Ses qualités personnelles et professionnelles ont donné à Jean Delaire une notoriété mondiale qui lui a fait assurer la présidence de nombreux congrès et sociétés scientifiques nationaux et internationaux et d’être invité à donner de nombreuses conférences à travers le monde.
Il fut justement récompensé par de nombreux titres honorifiques : officier de la Légion d’honneur, membre d’honneur de l’Association française des chirurgiens maxillo-faciaux, membre d’honneur de la Société française d’orthopédie dento-faciale, membre honoraire de l’Académie nationale de chirurgie dentaire, membre honoris causa de la Société belge de stomatologie et chirurgie maxillo-faciale, Docteur honoris causa des universités de Louvain, d’Halifax.

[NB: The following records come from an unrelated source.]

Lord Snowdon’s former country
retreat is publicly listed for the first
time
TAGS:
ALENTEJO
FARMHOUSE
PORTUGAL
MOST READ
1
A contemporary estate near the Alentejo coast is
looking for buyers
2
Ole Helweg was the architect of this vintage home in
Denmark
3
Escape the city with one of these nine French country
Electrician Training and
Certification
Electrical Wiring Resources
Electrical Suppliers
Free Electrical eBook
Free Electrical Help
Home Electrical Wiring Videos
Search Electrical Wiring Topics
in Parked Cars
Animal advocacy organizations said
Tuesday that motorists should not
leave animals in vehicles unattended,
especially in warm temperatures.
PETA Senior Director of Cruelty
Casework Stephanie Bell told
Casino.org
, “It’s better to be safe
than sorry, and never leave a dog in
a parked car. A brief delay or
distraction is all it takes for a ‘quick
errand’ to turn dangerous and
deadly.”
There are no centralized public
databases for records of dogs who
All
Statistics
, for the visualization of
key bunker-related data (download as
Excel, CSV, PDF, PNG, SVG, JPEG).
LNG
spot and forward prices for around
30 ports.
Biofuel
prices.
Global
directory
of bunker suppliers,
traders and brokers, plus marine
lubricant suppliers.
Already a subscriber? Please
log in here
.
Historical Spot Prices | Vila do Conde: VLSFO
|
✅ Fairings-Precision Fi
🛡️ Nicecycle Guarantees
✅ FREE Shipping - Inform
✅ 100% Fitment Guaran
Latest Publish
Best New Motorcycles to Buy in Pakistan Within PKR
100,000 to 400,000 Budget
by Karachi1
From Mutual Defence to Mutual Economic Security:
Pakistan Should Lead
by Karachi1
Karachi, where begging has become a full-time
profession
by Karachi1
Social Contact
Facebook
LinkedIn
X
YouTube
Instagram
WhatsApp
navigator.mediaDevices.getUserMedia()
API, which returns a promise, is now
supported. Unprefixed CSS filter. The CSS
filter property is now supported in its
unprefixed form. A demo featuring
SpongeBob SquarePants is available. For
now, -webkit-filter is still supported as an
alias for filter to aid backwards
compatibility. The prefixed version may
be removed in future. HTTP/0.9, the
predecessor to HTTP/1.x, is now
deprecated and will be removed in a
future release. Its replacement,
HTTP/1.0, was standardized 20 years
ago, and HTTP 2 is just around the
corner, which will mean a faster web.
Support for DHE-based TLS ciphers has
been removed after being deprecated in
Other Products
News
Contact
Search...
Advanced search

Puisse son enseignement rester vivant et guider encore longtemps les générations actuelles auxquelles il revient le devoir de faire perdurer ce précieux héritage.
J’ai passé les moments les plus exaltants de ma vie professionnelle dans son service, mais cet hommage à son admirable carrière ne peut se limiter à mon témoignage de gratitude et d’admiration, mais il se veut aussi faire écho à la demande de très nombreux confrères qui trouveront là la possibilité de témoigner au professeur Jean Delaire leur gratitude et de lui adresser tout simplement un immense merci et un adieu.
à toute sa famille, j’adresse mes plus sincères condoléances.